### [Task goal]
Set down each entry below exactly as written, keeping the pictures out.

Start of Given data

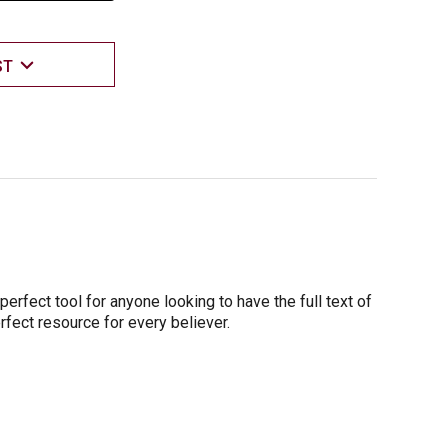
ST
erfect tool for anyone looking to have the full text of
erfect resource for every believer.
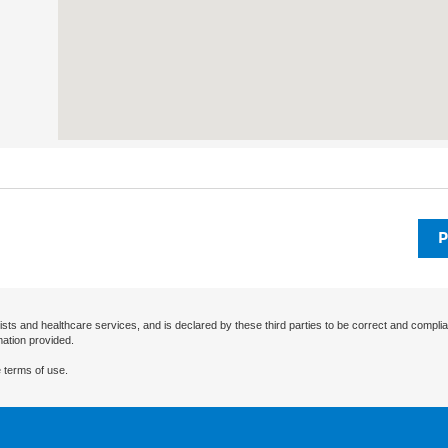
P
ists and healthcare services, and is declared by these third parties to be correct and complia
mation provided.
 terms of use.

End of Given data

### [Answer to this task]
ST
erfect tool for anyone looking to have the full text of
erfect resource for every believer.
P
ists and healthcare services, and is declared by these third parties to be correct and complia
mation provided.
 terms of use.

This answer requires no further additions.